Materials provided section start

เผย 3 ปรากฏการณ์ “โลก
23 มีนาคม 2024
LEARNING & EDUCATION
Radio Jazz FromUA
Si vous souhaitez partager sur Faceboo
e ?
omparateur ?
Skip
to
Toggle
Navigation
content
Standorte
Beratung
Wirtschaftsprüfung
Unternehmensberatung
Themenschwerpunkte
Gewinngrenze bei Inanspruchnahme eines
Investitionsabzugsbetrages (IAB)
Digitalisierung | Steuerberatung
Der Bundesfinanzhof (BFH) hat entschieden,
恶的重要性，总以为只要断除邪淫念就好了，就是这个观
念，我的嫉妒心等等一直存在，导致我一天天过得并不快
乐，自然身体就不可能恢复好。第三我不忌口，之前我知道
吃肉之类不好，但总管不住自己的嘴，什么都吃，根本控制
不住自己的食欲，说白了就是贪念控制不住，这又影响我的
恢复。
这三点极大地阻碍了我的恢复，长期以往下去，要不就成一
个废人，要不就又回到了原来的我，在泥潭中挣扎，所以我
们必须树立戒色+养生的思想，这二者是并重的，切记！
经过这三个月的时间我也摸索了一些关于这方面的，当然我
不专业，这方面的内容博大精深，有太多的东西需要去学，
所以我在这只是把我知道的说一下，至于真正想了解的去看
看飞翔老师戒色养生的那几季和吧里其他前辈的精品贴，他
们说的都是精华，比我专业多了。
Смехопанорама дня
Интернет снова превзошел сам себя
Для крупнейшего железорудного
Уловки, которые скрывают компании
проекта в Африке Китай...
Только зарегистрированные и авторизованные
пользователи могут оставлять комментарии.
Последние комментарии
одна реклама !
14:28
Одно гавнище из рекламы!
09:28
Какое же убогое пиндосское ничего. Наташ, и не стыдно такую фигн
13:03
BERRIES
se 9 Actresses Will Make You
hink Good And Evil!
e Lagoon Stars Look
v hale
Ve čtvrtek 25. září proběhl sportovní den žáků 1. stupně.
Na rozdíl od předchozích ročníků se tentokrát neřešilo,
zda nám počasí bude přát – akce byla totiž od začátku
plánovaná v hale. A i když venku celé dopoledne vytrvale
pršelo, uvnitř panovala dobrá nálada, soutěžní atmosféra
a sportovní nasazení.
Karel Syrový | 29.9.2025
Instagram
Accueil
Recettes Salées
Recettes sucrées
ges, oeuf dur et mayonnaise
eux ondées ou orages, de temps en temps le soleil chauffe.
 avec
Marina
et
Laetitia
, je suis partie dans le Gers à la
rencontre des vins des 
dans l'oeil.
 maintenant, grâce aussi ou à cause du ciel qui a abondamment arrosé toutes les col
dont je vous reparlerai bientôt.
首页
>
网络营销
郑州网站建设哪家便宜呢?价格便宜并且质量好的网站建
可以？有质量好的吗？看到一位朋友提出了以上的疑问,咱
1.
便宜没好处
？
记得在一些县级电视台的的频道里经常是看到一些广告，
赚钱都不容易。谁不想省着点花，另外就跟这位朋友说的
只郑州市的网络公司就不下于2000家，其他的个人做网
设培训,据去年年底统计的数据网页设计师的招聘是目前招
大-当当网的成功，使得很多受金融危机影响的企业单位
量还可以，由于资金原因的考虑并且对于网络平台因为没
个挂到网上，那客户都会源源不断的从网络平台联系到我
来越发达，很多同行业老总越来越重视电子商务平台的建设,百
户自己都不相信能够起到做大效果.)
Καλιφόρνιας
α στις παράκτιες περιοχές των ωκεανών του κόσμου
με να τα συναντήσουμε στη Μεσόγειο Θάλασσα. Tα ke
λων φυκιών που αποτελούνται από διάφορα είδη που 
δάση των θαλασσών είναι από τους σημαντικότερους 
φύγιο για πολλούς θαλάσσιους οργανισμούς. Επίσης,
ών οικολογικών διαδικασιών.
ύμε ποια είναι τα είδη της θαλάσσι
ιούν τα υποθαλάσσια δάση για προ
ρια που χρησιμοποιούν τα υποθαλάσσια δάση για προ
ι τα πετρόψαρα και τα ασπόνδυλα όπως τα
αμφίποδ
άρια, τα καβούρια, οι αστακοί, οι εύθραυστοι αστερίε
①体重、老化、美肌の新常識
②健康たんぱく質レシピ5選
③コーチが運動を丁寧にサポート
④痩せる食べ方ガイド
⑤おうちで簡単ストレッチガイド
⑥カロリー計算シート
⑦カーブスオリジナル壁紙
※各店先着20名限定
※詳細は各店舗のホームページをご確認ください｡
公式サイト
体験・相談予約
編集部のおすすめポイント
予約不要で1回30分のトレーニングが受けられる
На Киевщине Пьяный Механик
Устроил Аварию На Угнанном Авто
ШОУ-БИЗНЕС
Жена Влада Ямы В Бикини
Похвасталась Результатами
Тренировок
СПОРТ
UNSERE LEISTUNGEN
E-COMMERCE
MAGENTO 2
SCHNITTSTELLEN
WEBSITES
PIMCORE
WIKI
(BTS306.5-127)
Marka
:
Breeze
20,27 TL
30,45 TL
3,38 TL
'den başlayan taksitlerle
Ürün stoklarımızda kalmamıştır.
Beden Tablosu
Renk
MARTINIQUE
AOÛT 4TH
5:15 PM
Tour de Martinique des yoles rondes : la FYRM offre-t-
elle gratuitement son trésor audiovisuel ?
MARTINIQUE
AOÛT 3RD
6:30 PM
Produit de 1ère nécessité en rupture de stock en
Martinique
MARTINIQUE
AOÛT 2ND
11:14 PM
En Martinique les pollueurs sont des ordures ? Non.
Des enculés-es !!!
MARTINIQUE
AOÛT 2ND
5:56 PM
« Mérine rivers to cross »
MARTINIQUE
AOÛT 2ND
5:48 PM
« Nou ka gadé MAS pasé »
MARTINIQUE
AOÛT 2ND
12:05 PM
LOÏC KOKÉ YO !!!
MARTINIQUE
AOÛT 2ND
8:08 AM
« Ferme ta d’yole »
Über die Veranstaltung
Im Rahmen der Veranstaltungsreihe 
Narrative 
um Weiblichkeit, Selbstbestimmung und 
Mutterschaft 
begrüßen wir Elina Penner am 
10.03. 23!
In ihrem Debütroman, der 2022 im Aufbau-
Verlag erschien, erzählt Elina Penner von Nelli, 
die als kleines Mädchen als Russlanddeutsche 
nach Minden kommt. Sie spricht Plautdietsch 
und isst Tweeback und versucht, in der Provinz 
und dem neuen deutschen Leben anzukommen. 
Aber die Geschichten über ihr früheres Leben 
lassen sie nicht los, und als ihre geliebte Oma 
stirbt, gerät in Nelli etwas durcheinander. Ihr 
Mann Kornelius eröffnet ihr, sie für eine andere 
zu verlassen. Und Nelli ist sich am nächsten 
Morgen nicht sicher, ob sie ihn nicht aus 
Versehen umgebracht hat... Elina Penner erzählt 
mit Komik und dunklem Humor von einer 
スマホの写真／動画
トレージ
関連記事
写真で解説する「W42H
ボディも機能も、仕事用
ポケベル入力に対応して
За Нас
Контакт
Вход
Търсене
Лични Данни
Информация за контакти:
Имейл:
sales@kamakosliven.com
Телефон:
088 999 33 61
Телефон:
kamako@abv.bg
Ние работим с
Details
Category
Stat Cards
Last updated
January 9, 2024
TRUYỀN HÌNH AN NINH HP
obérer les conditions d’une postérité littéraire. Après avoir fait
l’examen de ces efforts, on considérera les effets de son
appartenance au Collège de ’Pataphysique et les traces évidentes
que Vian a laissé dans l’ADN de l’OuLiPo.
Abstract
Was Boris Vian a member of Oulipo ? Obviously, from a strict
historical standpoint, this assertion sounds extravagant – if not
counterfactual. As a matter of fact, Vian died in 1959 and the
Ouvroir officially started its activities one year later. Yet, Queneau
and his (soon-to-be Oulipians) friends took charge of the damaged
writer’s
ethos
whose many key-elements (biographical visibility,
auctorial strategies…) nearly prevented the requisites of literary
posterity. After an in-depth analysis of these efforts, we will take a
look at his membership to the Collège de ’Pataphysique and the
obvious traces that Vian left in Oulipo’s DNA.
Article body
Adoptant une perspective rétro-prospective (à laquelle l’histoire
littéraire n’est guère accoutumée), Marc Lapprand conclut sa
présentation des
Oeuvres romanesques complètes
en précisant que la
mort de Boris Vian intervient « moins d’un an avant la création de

Materials provided section end

- About this task:
One stretch of the lines above is wanted, from the line that contains "Der Bundesfinanzhof (BFH)" through the line that contains "Смехопанорама дня". Output it exactly.

- Exercise output:
Der Bundesfinanzhof (BFH) hat entschieden,
恶的重要性，总以为只要断除邪淫念就好了，就是这个观
念，我的嫉妒心等等一直存在，导致我一天天过得并不快
乐，自然身体就不可能恢复好。第三我不忌口，之前我知道
吃肉之类不好，但总管不住自己的嘴，什么都吃，根本控制
不住自己的食欲，说白了就是贪念控制不住，这又影响我的
恢复。
这三点极大地阻碍了我的恢复，长期以往下去，要不就成一
个废人，要不就又回到了原来的我，在泥潭中挣扎，所以我
们必须树立戒色+养生的思想，这二者是并重的，切记！
经过这三个月的时间我也摸索了一些关于这方面的，当然我
不专业，这方面的内容博大精深，有太多的东西需要去学，
所以我在这只是把我知道的说一下，至于真正想了解的去看
看飞翔老师戒色养生的那几季和吧里其他前辈的精品贴，他
们说的都是精华，比我专业多了。
Смехопанорама дня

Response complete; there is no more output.